Please restate every line below exactly, without any pictures.

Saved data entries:
▼▼▼

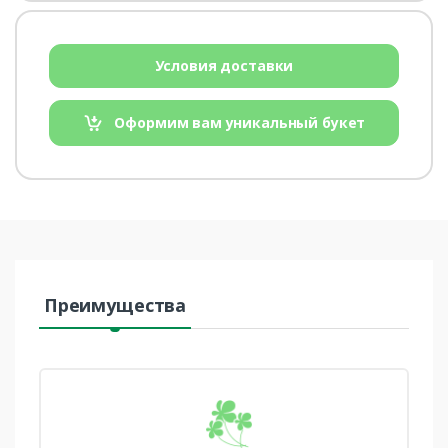
Условия доставки
Оформим вам уникальный букет
Преимущества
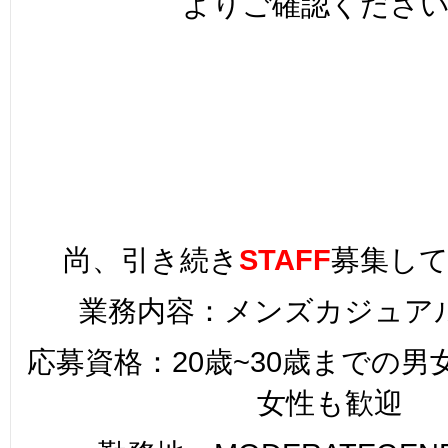
よりご確認くださ
尚、引き続き
STAFF
募集し
業務内容：メンズカジュア
応募資格：20歳~30歳までの
女性も歓迎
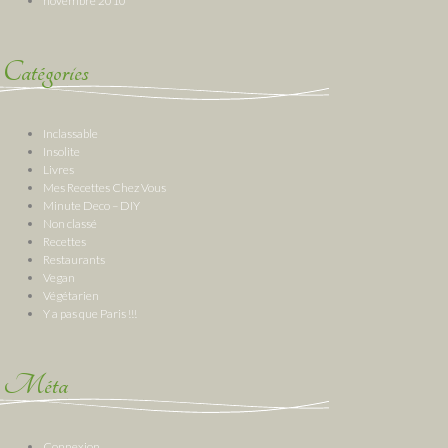
novembre 2010
Catégories
Inclassable
Insolite
Livres
Mes Recettes Chez Vous
Minute Deco – DIY
Non classé
Recettes
Restaurants
Vegan
Végétarien
Y a pas que Paris !!!
Méta
Connexion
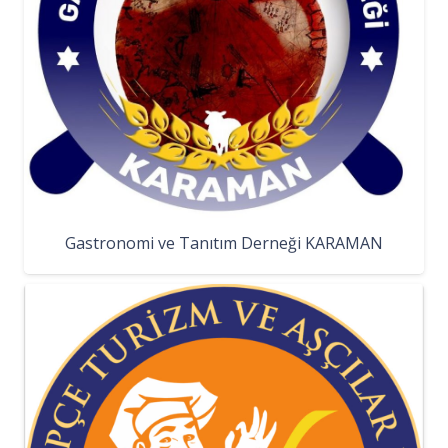
Gastronomi ve Tanıtım Derneği KARAMAN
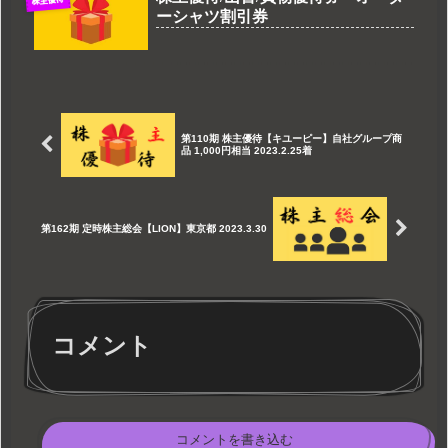
株主優待
ーシャツ割引券
第110期 株主優待【キユーピー】自社グループ商
品 1,000円相当 2023.2.25着
第162期 定時株主総会【LION】東京都 2023.3.30
コメント
コメントを書き込む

▲▲▲

*Task solution*
Условия доставки
Оформим вам уникальный букет
Преимущества
よりご確認くださ
尚、引き続き
STAFF
募集し
業務内容：メンズカジュア
応募資格：20歳~30歳までの
女性も歓迎
novembre 2010
Catégories
Inclassable
Insolite
Livres
Mes Recettes Chez Vous
Minute Deco – DIY
Non classé
Recettes
Restaurants
Vegan
Végétarien
Y a pas que Paris !!!
Méta
Connexion
Gastronomi ve Tanıtım Derneği KARAMAN
株主優待
ーシャツ割引券
第110期 株主優待【キユーピー】自社グループ商
品 1,000円相当 2023.2.25着
第162期 定時株主総会【LION】東京都 2023.3.30
コメント
コメントを書き込む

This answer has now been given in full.